La vie des hommes en vert, entre les rues de Beyrouth et les camps de travailleurs

Cette semaine, nous sommes allés à la rencontre d'un de ces balayeurs que tout le monde côtoie au Liban, mais avec qui peu de gens ont l'occasion de discuter. Il nous raconte comment il échappe à la misère par un travail pénible et la vie dans un camp de travailleurs où ses libertés sont bafouées - en attendant mieux.

Les voitures et les camions passent à côté de Hassan, très vite. Ils le frôlent de quelques centimètres, font voler ses cheveux et peuvent lui arracher la main ou le pied s'il descend sur la chaussée au mauvais moment. C'est déjà arrivé : le balayeur qui travaillait dans ce secteur avant lui a été tué par une camionnette qui roulait trop vite et trop près du trottoir.

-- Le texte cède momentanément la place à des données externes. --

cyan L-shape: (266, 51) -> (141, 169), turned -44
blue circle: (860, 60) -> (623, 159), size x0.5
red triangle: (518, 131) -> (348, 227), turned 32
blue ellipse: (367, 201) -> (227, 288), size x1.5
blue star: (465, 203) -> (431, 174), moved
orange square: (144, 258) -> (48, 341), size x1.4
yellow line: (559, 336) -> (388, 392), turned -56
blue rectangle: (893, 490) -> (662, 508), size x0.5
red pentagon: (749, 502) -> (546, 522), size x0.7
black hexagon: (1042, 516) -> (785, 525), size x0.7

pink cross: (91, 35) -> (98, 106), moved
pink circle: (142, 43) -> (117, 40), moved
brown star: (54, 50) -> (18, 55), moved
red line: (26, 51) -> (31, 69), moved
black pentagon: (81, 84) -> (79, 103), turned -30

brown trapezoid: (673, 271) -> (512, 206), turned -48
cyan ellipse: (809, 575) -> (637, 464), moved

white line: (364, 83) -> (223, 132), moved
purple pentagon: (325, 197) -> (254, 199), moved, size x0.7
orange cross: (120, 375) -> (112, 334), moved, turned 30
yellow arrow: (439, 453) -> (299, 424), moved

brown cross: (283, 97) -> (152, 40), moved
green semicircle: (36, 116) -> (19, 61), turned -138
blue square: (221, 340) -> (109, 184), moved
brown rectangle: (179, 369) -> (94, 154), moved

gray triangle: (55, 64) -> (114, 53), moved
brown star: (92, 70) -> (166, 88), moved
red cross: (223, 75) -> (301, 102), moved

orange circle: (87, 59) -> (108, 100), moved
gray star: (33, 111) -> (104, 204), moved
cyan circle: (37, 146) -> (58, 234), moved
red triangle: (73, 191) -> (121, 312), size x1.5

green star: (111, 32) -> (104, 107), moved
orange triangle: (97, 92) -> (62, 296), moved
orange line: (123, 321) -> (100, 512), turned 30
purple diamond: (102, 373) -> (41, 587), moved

Mort sur le coup. La société a payé un dédommagement à la famille, et Hassan, qui venait d'être embauché, l'a remplacé sur le même secteur, dans les mêmes conditions.
Voici maintenant cinq mois qu'il pousse sa poubelle douze heures par jour le long d'une autoroute, la tête protégée du soleil par une petite casquette, ramassant les détritus à l'aide d'une longue pince et balayant les feuilles mortes. Il est payé 1 dollar de l'heure par la société Sukleen, la société privée chargée par l'État du nettoyage des espaces publics et du traitement des ordures au Liban. En travaillant 12 heures, presque tous les jours, il peut gagner plus de 300 dollars par mois - un salaire qui peut paraître dérisoire au Liban, mais qui devient assez avantageux en Syrie, pays dont Hassan est originaire.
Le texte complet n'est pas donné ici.